Anne Mugo is the co-founder of The Farm Gang, an agribusiness firm that specialises in the organic growth of strawberry fruits, seedlings, and farming training.

She shared some of her top lessons from agribusiness.

  1. Due diligence goes hand in hand with investment.  When I first got employed in the year 2009, a friend of mine convinced me to invest in a farmer who was growing rice in Mwea. My role in the project was to act like an investor, give the farmer the capital he needed and upon harvest, we would split the profits. I took a loan from a bank to fund the project. But the farmer disappeared as soon as he got my money. To make matters worse, I lost my job shortly after. The bank was on my case. This was one of my toughest financial seasons. This taught me the importance of due diligence. I no longer trust anyone with my money just because they have a promising business venture that needs an investor.
  2. It takes resilience to build a farming business in Kenya. Don’t fall for the hype on social media that farming will make you an overnight millionaire. Things can go wrong very quickly in farming. The challenges are so many. But there are those seasons that make it all worthwhile. As a farmer, I have learned to take the lesson, learn, pick up the pieces and move on. Don’t venture into farming if you give up easily.
  3. You can never learn about money out of the blue. You must invest in knowledge. Unfortunately, many of us are very hesitant to invest in financial knowledge. In my profession as a farmer, lack of training on best farming methods, investment and marketing is one of the primary reasons why farming is still a loss-making venture to many.

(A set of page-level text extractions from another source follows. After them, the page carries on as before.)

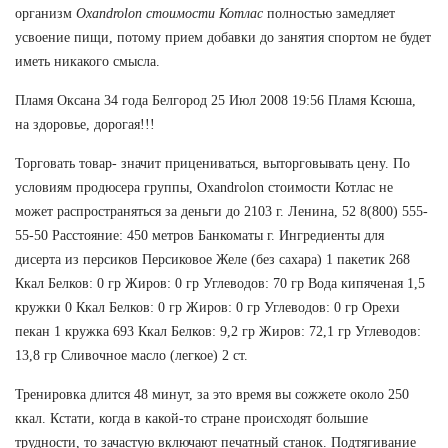
организм
Oxandrolon стоимости Котлас
полностью замедляет
усвоение пищи, потому прием добавки до занятия спортом не будет
иметь никакого смысла.
Пламя Оксана 34 года Белгород 25 Июл 2008 19:56 Пламя Ксюша,
на здоровье, дорогая!!!
Торговать товар- значит прицениваться, выторговывать цену. По
условиям продюсера группы, Oxandrolon стоимости Котлас не
может распространяться за деньги до 2103 г. Ленина, 52 8(800) 555-
55-50 Расстояние: 450 метров Банкоматы г. Ингредиенты для
дисерта из персиков Персиковое Желе (без сахара) 1 пакетик 268
Ккал Белков: 0 гр Жиров: 0 гр Углеводов: 70 гр Вода кипяченая 1,5
кружки 0 Ккал Белков: 0 гр Жиров: 0 гр Углеводов: 0 гр Орехи
пекан 1 кружка 693 Ккал Белков: 9,2 гр Жиров: 72,1 гр Углеводов:
13,8 гр Сливочное масло (легкое) 2 ст.
Тренировка длится 48 минут, за это время вы сожжете около 250
ккал. Кстати, когда в какой-то стране происходят большие
трудности, то зачастую включают печатный станок. Подтягивание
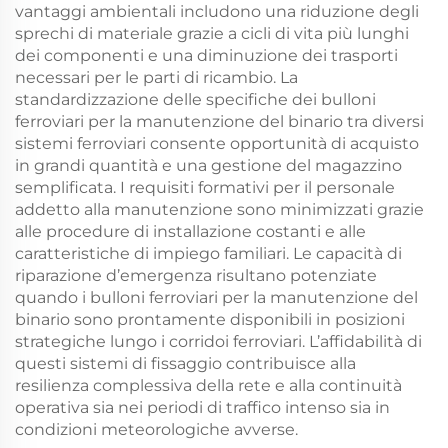
vantaggi ambientali includono una riduzione degli
sprechi di materiale grazie a cicli di vita più lunghi
dei componenti e una diminuzione dei trasporti
necessari per le parti di ricambio. La
standardizzazione delle specifiche dei bulloni
ferroviari per la manutenzione del binario tra diversi
sistemi ferroviari consente opportunità di acquisto
in grandi quantità e una gestione del magazzino
semplificata. I requisiti formativi per il personale
addetto alla manutenzione sono minimizzati grazie
alle procedure di installazione costanti e alle
caratteristiche di impiego familiari. Le capacità di
riparazione d’emergenza risultano potenziate
quando i bulloni ferroviari per la manutenzione del
binario sono prontamente disponibili in posizioni
strategiche lungo i corridoi ferroviari. L’affidabilità di
questi sistemi di fissaggio contribuisce alla
resilienza complessiva della rete e alla continuità
operativa sia nei periodi di traffico intenso sia in
condizioni meteorologiche avverse.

  4. Agribusiness as a wealth creator is still underutilized.  My job at The Farm Gang mostly involves training women and young people on the potential of agribusiness as a wealth creator. So far, I have trained over 70 women and youth on growing strawberries organically. Most of these have then gone on to start farming ventures that are now giving them additional income.
  5. I save a percentage of my incomeevery month. These savings are reserved for reinvestment in my farming ventures and securities portfolio. A while back, I used to save my money on my mobile phone and bank account. I have since quit and switched to the money market fund. I switched because of the lucrative interest rates that my money earns.
  6. It is never about what you earn, but what you keep.Start saving for retirement as soon as now and find a side hustle that will bring you extra sources of income— whether you’re employed or in business. Above all, invest in yourself, knowledge, learn a new skill and enrol in personal finance or entrepreneurship programmes.